You see, Mohanty’s essay is famous (and now it’s a body of work), therefore it’s important. This is the classic argument from celebrity that is all too familiar to those of us who follow the antics of the trendy. They love to tell us how famous their heroes are – the famous Judith Butler tells us how famous Derrida is, and acolytes everywhere tell us how famous Judith Butler is. Then when they’ve finished doing that they tell us how nuanced and sophisticated the famous work of all these famous people is. They never manage to reproduce or imitate any of the nuance or sophistication, they just keep endlessly waving at it. Very careful, very nuanced, very unlike ‘the broad-brush condemnations’ of – of what? Of female genital surgeries? Surgeries? Excision wasn’t euphemistic enough, now we’re talking about surgeries? When the vast majority of them are nothing of the kind, when the vast majority of them are performed with a pair of scissors and no anaesthetic? Surgeries?
It’s scary, isn’t it?
Indeed, critique of problematic moves in Western feminism should be allowable without it being equated with total dismissal of Western feminism, just as the critique of female genital surgeries should be allowable in a register other than self-righteous moralizing condemnation that seeks to rank the relative measure of women’s oppression in the world, “modern industrialized countries” always (unsurprisingly) coming out on top in this type of analysis…
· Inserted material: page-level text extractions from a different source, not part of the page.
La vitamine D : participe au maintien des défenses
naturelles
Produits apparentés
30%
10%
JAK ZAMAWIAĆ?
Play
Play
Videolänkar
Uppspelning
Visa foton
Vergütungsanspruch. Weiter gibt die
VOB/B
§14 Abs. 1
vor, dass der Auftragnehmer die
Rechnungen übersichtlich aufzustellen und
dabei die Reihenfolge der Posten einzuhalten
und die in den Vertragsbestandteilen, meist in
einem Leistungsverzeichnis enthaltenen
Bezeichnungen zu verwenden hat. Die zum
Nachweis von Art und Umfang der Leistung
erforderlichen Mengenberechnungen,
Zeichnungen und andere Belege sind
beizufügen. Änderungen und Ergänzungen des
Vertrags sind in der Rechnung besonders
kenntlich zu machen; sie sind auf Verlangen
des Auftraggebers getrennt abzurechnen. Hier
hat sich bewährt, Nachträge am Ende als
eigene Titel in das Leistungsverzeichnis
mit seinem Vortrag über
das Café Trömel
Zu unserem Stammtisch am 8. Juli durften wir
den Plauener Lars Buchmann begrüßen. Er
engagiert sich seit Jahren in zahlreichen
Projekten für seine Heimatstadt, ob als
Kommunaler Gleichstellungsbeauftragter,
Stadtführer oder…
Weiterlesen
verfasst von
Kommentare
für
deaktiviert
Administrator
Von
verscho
Good point, excellent point, except for one tiny thing: nobody was seeking ‘to rank the relative measure of women’s oppression in the world’; yet again, that’s just self-righteous bullshit. This particular writer (she wrote all the nonsense in ‘Ethnocentric feminism’ too, as I mentioned) specializes in silly hyperbolic inaccurate depictions of claims that never were. Another tiny detail is that no one said anything about ‘modern industrialized countries’ coming out on top, either.
As many within the literature on transnational feminisms have also shown, the contest to prove some cultures or places or religious communities as “more” oppressive toward women than others is one of many longstanding ways of measuring savagery and barbarism more generally, and was a common strategy used to justify colonialism (e.g., “just look at how they treat their women!”).
Yes…we know imperialists often condemned practices that involved women (like sati for instance, and they were right, even if not all of their reasons were), that is not a newsflash, but so what? Does it follow that contemporary feminists are being imperialist in calling FGM FGM rather than ‘excision’ or (pardon me while I swear) ‘surgery’? No it does not. The ‘feminists’ who call FGM ‘surgery’ are being soft-headed at best and conceitedly self-serving at worst.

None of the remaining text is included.